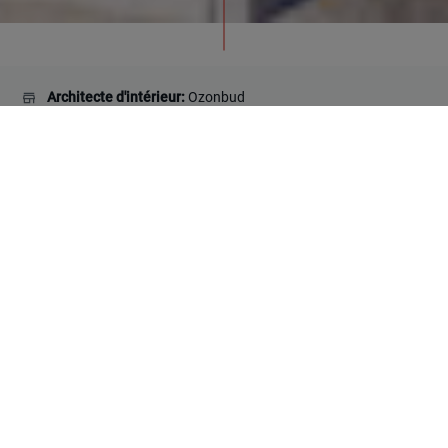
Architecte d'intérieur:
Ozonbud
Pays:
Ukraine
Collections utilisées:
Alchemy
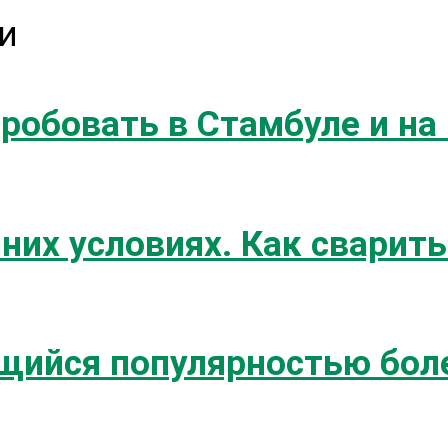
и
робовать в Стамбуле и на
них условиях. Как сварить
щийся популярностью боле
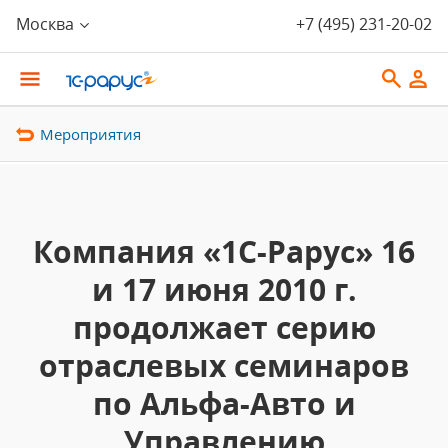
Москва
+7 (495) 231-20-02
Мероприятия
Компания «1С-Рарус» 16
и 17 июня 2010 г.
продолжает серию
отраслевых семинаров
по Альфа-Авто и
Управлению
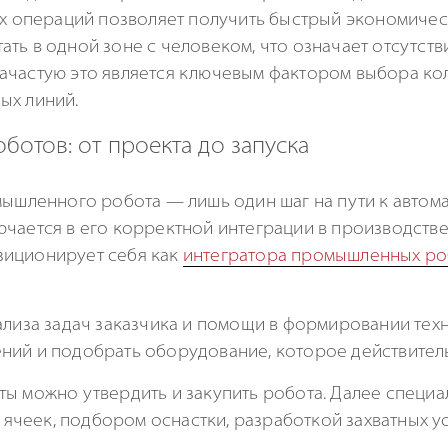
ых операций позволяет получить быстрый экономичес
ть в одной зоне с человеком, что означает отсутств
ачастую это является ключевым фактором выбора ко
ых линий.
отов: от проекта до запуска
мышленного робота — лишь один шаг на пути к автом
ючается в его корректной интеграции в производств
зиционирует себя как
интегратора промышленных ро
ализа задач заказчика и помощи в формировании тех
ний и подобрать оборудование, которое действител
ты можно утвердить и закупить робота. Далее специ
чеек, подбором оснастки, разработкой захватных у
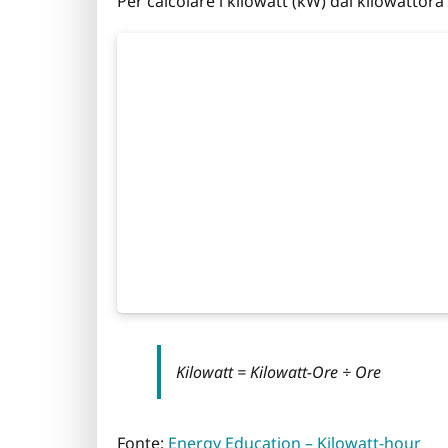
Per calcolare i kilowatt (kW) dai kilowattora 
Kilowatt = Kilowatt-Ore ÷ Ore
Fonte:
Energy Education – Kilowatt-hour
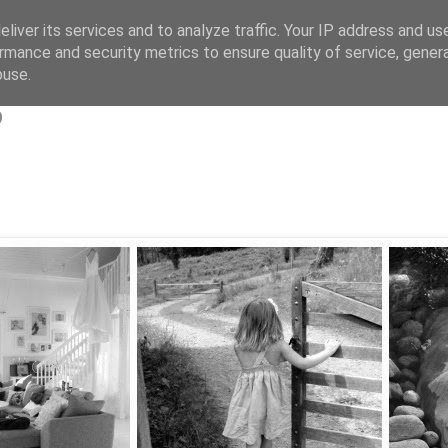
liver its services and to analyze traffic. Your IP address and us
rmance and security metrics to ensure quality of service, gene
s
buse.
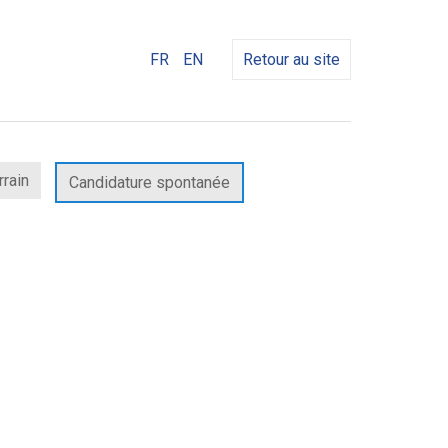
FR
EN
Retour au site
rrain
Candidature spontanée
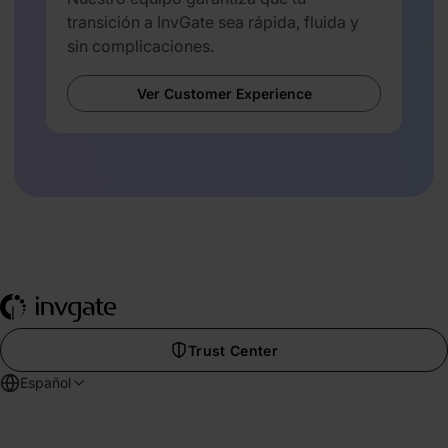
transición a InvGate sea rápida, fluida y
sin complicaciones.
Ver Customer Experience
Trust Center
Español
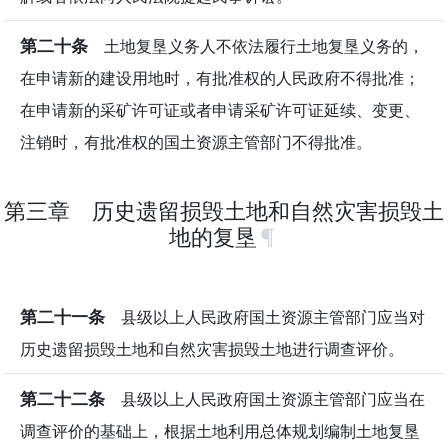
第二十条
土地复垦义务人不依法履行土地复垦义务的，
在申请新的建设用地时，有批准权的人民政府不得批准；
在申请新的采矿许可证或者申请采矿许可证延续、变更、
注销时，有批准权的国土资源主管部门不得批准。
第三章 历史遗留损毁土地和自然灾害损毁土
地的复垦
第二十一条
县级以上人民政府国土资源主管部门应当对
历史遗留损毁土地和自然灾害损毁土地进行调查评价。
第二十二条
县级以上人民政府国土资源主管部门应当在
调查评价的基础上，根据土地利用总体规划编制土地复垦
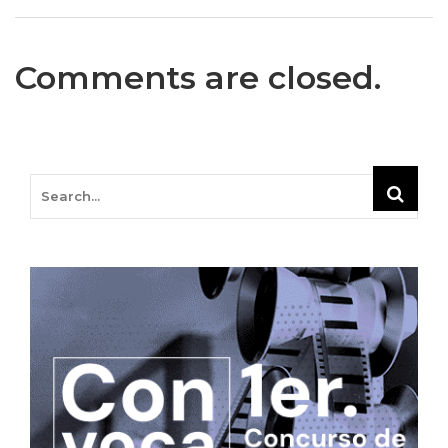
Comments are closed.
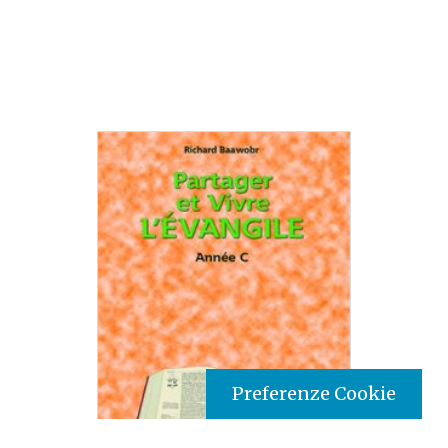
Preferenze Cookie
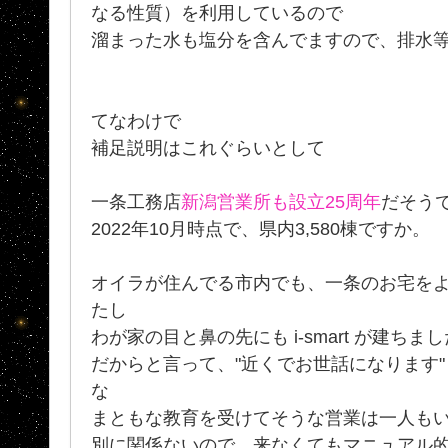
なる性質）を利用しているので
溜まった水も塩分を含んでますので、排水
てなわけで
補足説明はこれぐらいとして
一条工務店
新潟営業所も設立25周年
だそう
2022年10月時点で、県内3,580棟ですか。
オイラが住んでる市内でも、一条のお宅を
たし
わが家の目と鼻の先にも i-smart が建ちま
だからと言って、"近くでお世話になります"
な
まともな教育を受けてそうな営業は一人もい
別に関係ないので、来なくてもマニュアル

═══

• _Exercise_
Reproduce, word for word, every line starting at the line that contains "2022年10月時点で、県内3,580棟ですか。" and ending with the final line of the entries.

• _Final answer_
2022年10月時点で、県内3,580棟ですか。
オイラが住んでる市内でも、一条のお宅を
たし
わが家の目と鼻の先にも i-smart が建ちま
だからと言って、"近くでお世話になります"
な
まともな教育を受けてそうな営業は一人もい
別に関係ないので、来なくてもマニュアル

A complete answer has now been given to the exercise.